At 22, Nell Ní Chróinín is the youngest ever recipient of the Traditional Singer Of The Year award. A native of Ballingeary in the belly of Cork's Muskerry Gaeltacht, she's a singer who readily tackles the so-called "big songs" of the tradition, such as Cath Chéim An Fhiath, with the same vigorous enthusiasm with which she tackles the more humorous songs, such as Na Táilliúirí.
“A lot of our songs are sung really from the heart,” Ní Chróinín says, in attempting to describe the distinguishing features of Muskerry singing. “You can really pick up people’s emotions when they’re singing. That goes for the sad songs, but it goes for the songs with a bit of devilment in them too. The emotion is there for sure, but there’s fierce energy and drive there too. I think it’s very important as a singer that you have a real understanding of the story you’re telling, and the only way to get that across is be able to portray the mood of the story to the best of your ability, as the writer intended it.”

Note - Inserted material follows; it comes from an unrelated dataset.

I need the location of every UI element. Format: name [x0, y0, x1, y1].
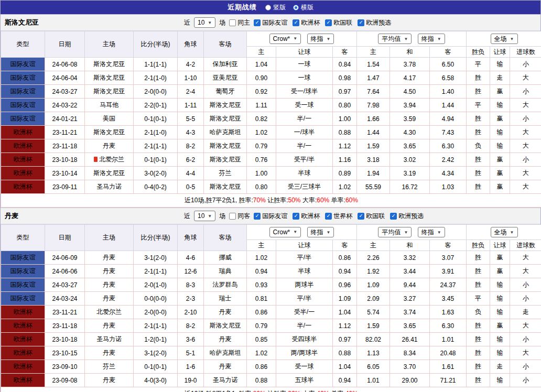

Ní Chróinín has benefited from a vibrant singing support network called Scéim Amhránaíochta Aisling Gheal, founded following the premature death of Cúl Aodha singer Diarmuidín Ó Suilleabháin in 1991. It supports and promotes singers and local songs. Ní Chróinín found herself in the tutelage of Máire Ní Cheilleachar, one of the foremost sean-nós singers of the region.
“Without those classes, I wouldn’t be singing at all,” Ní Chróinín insists. “You got the songs, the words, technique and breathing – and all from great teachers. I was really lucky to have all of that growing up. I know that I’m still learning, still finding out how to get to the heart of a song, and put my own stamp on it.”
Brian and Eithne Vallely from Armagh are the recipients of this year’s Gradam Aitheantais/Contribution Award. Lifelong champions of traditional music in a myriad of ways, they have played and taught music, founded the Armagh Pipers Club and the William Kennedy Piping Festival. Brian is also an artist whose work frequently takes traditional musicians at play as its theme. On the brink of publishing a history of the Armagh Pipers Club on the occasion of its 45th anniversary, the Vallelys have focused much of their energy in recent years on nurturing young musicians, eschewing the competition focus that they would have had in their earlier years. For both, it’s all about building the confidence and musicianship of the player.
“We arrived at what we do now by a process of trial and error,” Brian says, with trademark pragmatism. “We were very competition-oriented at one stage, but the negative things, such as rivalries between parents, rivalries between children, pressure on children, led us to re-think what we were doing.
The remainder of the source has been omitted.